Robert sighed in irritation and swung away from the raging voice assaulting his ears, away from the anger and disbelief that felt like a bucket of cold water being flung over him. Feeling over the ground before him with his stick, he walked on again along the lake. He found he could not remain still and contend with the tumult of feelings within him at his father's reaction. It was best to walk.

David hurriedly followed him, still angry and disbelieving. "You must have had an accident...."

"No accident," Robert said brusquely. "Do you not think my eyes would be scarred or disfigured if I'd had an accident?"

"Then illness-" David groped wildly for reasons.

"No."

"Then it's witchcraft of some sort-" David began, horrified.

"No, my eyes are nothing but the hand of Mother Nature," Robert said steadily. "And that's nothing for you to fear. Mother Nature should be respected, aye - but not feared. She does things for a reason, a purpose, even if we don't understand."
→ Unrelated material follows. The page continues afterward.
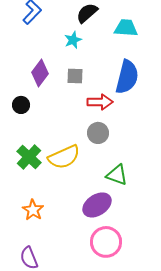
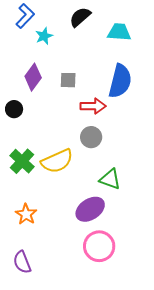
cyan star: (73, 40) -> (44, 36), moved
His stick knocked against a solid object ahead; he put out his hand, felt before him and found the horizontal line of the fallen tree that had toppledover at the waters edge years ago in a storm and now lay stretching out into it. It was a good place to sit, and he was tired of walking along the shore with his father hovering anxiously around him, watching him and expecting him to trip or walk into something.
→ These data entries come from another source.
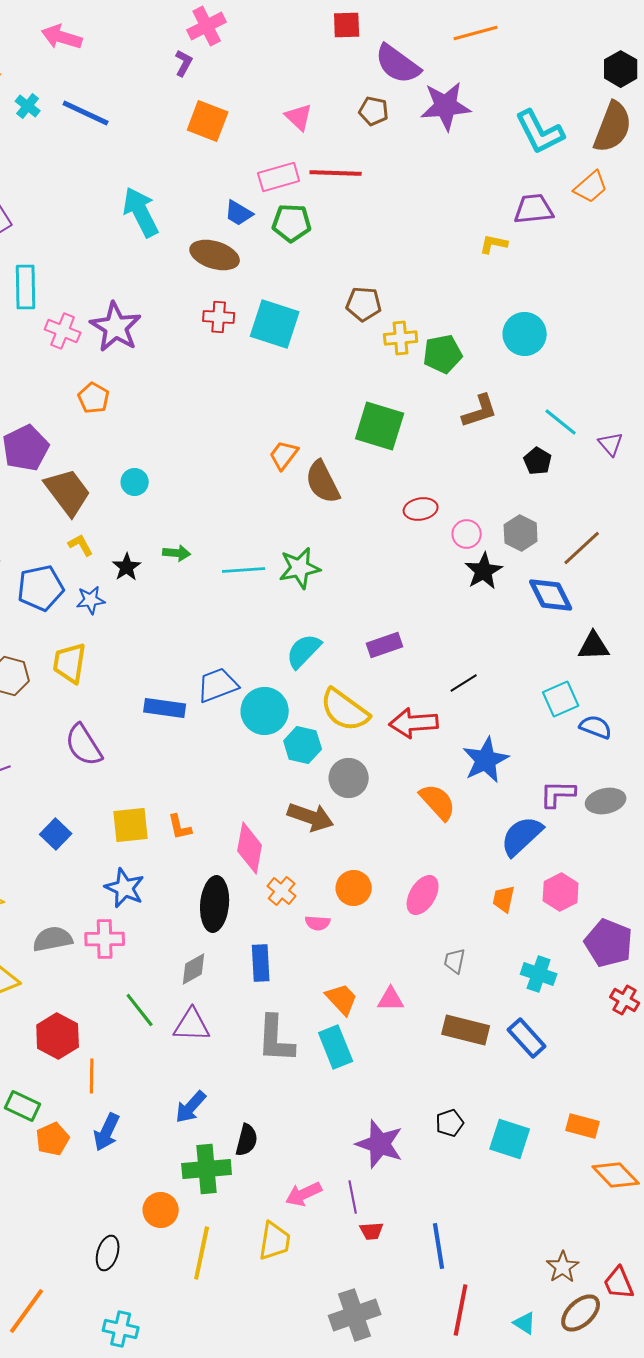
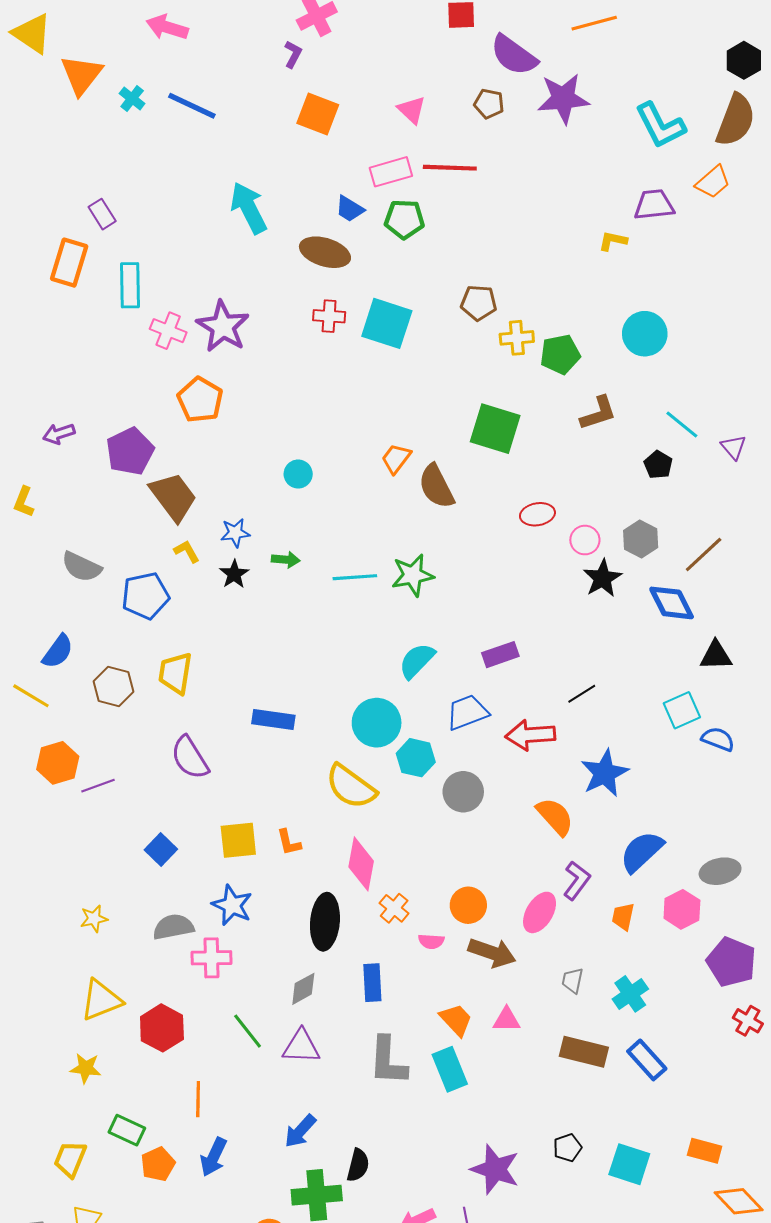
orange pentagon: (94, 398) -> (200, 400), size x1.4
cyan circle: (135, 482) -> (298, 474), moved
blue star: (91, 600) -> (235, 533), moved
blue trapezoid: (218, 685) -> (467, 712), moved
yellow semicircle: (345, 710) -> (351, 787), moved
purple L-shape: (558, 794) -> (577, 880), moved, turned 126
gray ellipse: (606, 801) -> (720, 871), moved
brown arrow: (311, 817) -> (492, 953), moved
gray semicircle: (53, 939) -> (173, 927), moved
cyan cross: (539, 974) -> (630, 994), moved, turned 36
red hexagon: (58, 1036) -> (162, 1028), moved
Robert perched himself on the log to sit, stick between his hands, and waited.

David moved to sit beside him, not touching him, and stared at him, hardly liking to look his son in the face, yet drawn to those strange eyes, whilst the horrid suspicion that his son's mind was indeed addled, rose up inside him like bile.
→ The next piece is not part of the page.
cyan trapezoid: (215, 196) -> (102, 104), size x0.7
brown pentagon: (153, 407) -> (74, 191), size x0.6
"My poor child-" David said quietly.

Robert felt his face twitch in response to his father's pitying tone. Dismay flooded over him at it, even though he had been expecting it, he had not bargained for just how strong his dismay would be.

"I have little taste for those words," he replied.

David frowned. "My only son goes blind and you don't expect me to care?"

"Not your only son," Robert said gently. "And I didn't GO blind. I've always been blind..."

David ignored the latter correction. "My only LEGITMATE son..."

Robert found a way to draw the conversation off the subject of the cause of his blindness, which was obviously a conversation which was going to get nowhere in David's present mood. "So you know, then. That Gisbourne..."

David looked down at the ground. "Gisbourne came to Huntingdon just after I returned from Navarre. Three weeks ago. He confronted me. Told me."

"What did he tell you?" Robert asked, both curious and uneasy, tilting his face slightly in the direction of his father's voice to listen, eager to pick up all the clues he could about how his father felt over Gisbourne.

David's voice was reluctant. "He told me he knew I was his son. He didn't tell me how he knew. He didn't tell me how he had found out."

"Did you know he was your son before that day?" Robert asked.

David shook his head, looking ahead of him into the cool green scenery of Sherwood; it was like a balm to his eyes in the bright sunshine, it soothed his thudding head and seemed to have a calming effect. "No. No, I didn't know he was my son until he came and told me he was." He paused. "I'd always held a vague dislike for Gisbourne, being in de Rainault's shadow as he was... Our paths have crossed in the past, of course, I knew he was Margaret's son...there were occasions I glimpsed him and saw Margaret in him. Made me think of her, sometimes." He shot a glance at Robert. "But I never saw myself in him...until I knew. But that's often the way, isn't it? You don't see things, make the connections, until you know that there are connections there to be made."

Robert lowered his head, unsure, only half-understanding. Seeing was a mystery to him.

"You acknowledged him," Robert said quietly. "I'd heard the news that you had acknowledged him as your bastard son."

"I felt I owed him that much. As he gave me the details, the date of his birth I realised without a doubt that he spoke the truth - I did father him." David looked at Robert. "You're not disputing this. I would have thought you would be telling me he was lying."

"No," Robert said wearily, "he's not lying. It's all true, I know it to be so. I've had the knowledge of my blood-tie with him for the past two years... I don't dispute it. At all. He is your son."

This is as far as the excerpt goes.